## Work order
Once you have located the line containing "Sollte man erkältet Fliegen?" in the material below, return it exactly along with each line after it through the line containing "hjælpe med at transportere møblerne fra".

Data supplied below:

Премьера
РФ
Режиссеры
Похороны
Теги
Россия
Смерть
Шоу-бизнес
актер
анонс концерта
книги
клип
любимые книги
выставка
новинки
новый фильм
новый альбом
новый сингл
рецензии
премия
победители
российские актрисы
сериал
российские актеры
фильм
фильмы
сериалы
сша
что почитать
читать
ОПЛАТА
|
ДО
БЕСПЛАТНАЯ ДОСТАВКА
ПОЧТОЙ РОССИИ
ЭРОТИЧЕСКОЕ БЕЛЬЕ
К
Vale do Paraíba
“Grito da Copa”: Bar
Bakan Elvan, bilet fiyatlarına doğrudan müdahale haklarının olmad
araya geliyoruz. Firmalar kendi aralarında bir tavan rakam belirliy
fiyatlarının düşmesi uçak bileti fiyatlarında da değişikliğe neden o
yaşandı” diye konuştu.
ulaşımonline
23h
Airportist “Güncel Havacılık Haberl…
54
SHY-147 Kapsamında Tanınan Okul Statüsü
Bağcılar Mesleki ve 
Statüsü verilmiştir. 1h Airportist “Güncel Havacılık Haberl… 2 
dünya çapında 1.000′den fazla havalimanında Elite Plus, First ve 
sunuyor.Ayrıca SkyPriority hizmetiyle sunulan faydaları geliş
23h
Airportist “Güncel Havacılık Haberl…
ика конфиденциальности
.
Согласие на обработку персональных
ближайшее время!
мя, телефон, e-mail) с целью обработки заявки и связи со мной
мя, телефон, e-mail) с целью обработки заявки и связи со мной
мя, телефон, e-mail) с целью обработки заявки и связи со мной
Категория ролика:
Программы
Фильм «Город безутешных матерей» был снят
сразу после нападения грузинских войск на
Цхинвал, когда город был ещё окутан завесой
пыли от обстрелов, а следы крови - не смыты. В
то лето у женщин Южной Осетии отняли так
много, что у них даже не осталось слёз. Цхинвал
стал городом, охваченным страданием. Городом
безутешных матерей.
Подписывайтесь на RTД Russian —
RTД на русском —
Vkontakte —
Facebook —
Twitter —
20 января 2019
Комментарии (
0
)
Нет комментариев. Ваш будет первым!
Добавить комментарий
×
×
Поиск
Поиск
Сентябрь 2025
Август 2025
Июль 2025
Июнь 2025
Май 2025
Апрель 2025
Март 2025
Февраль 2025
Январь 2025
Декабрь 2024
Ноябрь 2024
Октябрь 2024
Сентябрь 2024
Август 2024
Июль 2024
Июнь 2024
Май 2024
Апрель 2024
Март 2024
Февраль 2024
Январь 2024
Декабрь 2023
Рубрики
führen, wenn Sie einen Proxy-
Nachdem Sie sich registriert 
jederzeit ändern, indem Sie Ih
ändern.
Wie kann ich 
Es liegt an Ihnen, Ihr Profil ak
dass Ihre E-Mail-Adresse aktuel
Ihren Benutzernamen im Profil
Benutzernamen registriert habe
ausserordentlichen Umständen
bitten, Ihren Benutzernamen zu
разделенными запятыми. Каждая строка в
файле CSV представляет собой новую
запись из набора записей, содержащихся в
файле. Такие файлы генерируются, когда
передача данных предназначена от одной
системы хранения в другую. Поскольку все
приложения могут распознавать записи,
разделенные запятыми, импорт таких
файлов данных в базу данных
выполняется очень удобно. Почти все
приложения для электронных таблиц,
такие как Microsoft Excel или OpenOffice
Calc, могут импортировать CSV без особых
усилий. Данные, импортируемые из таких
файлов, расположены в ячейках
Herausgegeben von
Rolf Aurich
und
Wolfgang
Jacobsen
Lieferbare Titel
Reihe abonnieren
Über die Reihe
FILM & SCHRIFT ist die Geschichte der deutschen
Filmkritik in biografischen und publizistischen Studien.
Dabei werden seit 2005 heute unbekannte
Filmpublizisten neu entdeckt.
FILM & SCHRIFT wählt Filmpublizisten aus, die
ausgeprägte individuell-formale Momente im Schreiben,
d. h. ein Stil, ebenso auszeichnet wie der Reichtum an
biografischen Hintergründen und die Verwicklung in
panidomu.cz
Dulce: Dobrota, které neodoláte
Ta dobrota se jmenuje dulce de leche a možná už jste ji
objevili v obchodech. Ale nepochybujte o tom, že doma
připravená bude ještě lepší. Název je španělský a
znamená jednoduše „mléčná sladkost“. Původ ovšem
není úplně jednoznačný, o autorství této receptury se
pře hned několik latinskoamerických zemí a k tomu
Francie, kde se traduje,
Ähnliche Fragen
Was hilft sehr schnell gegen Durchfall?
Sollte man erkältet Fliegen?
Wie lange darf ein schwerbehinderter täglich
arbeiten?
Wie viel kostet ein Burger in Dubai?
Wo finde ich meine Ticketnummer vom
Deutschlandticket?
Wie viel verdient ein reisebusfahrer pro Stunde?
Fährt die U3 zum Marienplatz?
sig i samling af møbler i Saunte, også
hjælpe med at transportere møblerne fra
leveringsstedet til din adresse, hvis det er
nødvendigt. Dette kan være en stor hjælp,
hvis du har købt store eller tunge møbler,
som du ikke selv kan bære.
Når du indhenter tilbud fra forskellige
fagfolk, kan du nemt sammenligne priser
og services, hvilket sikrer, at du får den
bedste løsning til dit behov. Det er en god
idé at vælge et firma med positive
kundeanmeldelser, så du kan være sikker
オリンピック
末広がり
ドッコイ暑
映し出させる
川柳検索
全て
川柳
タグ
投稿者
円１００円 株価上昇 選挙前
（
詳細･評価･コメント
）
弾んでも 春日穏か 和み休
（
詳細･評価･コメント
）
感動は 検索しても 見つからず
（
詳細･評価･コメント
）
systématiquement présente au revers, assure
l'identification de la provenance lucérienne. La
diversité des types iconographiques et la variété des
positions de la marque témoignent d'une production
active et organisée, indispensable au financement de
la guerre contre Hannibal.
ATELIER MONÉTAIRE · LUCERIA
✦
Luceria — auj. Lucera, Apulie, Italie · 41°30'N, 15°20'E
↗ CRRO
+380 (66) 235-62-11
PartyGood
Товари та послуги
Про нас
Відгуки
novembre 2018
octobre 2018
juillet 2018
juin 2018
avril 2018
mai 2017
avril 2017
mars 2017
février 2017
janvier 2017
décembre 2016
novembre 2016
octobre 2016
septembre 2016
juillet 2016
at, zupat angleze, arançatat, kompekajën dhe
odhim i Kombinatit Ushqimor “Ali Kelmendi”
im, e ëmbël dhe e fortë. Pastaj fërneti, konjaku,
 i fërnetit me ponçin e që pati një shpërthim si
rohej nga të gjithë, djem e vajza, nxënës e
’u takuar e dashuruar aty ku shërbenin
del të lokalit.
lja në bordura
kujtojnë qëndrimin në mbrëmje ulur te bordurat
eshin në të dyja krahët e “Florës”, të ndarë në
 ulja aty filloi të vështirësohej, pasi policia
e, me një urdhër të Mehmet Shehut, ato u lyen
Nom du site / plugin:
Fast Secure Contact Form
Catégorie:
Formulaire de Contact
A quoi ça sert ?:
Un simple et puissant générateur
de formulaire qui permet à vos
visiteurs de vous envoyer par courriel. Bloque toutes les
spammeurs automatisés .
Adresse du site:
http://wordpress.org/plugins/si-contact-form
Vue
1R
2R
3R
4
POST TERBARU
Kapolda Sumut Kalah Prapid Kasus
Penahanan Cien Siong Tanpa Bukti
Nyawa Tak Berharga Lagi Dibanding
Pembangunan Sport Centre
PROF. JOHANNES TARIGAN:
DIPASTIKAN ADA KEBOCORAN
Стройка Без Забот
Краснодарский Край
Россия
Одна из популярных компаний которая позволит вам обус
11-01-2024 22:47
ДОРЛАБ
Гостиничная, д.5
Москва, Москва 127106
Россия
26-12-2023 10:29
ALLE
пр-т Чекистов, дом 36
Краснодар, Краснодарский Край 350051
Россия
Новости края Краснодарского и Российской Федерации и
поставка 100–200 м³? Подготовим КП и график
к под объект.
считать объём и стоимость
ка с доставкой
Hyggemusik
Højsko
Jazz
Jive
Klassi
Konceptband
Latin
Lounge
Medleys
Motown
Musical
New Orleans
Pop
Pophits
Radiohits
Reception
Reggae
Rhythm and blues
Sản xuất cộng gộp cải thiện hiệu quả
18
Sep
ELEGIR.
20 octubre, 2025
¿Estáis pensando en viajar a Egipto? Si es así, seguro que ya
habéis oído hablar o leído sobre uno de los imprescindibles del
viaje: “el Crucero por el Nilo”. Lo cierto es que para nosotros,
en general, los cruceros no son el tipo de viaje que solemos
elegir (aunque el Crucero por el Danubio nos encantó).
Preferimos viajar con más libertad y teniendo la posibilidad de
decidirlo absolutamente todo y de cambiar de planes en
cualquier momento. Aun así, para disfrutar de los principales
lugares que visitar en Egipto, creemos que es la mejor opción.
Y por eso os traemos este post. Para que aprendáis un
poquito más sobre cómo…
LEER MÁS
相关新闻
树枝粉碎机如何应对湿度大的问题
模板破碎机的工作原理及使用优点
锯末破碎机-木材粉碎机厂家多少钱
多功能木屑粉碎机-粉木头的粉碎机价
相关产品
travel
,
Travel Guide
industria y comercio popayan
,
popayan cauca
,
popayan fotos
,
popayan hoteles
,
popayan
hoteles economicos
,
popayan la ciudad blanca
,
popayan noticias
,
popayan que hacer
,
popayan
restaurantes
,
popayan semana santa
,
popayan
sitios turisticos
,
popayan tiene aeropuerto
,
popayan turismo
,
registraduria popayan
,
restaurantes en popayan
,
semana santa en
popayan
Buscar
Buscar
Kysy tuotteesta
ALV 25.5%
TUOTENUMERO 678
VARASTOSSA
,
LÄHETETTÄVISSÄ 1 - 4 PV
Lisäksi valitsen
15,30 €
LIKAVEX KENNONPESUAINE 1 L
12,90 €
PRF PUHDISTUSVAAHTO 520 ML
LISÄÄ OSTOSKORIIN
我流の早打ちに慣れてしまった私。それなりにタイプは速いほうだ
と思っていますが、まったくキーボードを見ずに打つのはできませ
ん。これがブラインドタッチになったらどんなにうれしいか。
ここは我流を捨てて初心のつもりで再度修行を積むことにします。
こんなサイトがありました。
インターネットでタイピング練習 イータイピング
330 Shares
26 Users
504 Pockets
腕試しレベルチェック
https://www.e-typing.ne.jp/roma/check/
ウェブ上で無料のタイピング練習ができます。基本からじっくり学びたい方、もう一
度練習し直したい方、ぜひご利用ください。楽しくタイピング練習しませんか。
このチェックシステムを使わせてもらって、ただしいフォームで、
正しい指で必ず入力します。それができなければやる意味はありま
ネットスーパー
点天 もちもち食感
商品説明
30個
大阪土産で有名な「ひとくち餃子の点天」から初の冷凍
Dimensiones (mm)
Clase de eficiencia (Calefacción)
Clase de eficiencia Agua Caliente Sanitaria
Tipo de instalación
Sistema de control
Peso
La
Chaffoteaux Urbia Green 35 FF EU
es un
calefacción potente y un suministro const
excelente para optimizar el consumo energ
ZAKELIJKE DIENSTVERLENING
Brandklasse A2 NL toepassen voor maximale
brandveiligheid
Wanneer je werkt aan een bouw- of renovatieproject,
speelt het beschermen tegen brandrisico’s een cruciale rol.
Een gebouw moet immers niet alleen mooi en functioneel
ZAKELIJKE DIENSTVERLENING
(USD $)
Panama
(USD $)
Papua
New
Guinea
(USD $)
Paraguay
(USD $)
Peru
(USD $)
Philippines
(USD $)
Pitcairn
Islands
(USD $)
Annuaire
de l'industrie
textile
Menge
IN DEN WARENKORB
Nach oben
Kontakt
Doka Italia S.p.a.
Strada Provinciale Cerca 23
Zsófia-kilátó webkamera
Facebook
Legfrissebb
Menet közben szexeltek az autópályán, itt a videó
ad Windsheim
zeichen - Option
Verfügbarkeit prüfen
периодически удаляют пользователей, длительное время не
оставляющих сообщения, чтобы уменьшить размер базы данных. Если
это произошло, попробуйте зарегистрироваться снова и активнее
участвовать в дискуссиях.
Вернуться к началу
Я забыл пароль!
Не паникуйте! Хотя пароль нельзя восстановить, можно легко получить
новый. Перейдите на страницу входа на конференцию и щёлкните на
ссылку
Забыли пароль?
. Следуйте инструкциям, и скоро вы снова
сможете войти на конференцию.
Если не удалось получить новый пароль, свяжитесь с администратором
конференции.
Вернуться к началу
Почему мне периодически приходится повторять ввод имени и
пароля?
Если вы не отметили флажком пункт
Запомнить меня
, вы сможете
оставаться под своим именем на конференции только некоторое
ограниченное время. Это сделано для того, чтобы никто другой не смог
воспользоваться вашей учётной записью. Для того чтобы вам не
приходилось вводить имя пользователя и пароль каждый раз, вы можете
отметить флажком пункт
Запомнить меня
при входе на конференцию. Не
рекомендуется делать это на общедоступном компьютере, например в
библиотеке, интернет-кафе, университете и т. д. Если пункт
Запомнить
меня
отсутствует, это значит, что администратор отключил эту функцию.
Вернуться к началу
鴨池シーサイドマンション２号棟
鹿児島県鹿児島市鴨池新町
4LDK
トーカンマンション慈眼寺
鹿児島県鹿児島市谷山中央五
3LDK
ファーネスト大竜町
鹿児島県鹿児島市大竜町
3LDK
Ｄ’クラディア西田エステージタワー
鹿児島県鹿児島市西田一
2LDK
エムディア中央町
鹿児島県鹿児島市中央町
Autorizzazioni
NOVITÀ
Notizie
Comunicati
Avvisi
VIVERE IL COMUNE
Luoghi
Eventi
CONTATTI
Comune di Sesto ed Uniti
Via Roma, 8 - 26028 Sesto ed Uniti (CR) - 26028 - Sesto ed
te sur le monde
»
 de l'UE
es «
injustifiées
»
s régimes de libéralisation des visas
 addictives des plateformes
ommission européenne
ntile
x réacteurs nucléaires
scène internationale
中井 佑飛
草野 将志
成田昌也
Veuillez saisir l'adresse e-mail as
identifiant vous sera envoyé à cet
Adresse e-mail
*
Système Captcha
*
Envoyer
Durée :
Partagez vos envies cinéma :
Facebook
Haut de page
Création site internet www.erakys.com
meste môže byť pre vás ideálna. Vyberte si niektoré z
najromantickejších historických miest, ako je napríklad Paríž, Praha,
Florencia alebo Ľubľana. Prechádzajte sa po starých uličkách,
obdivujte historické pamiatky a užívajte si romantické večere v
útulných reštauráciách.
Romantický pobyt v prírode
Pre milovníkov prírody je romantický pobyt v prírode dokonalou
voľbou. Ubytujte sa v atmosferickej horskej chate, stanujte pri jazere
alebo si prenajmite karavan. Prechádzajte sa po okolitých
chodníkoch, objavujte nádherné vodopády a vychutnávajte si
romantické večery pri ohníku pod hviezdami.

End of Data supplied.

## Expected answer
Sollte man erkältet Fliegen?
Wie lange darf ein schwerbehinderter täglich
arbeiten?
Wie viel kostet ein Burger in Dubai?
Wo finde ich meine Ticketnummer vom
Deutschlandticket?
Wie viel verdient ein reisebusfahrer pro Stunde?
Fährt die U3 zum Marienplatz?
sig i samling af møbler i Saunte, også
hjælpe med at transportere møblerne fra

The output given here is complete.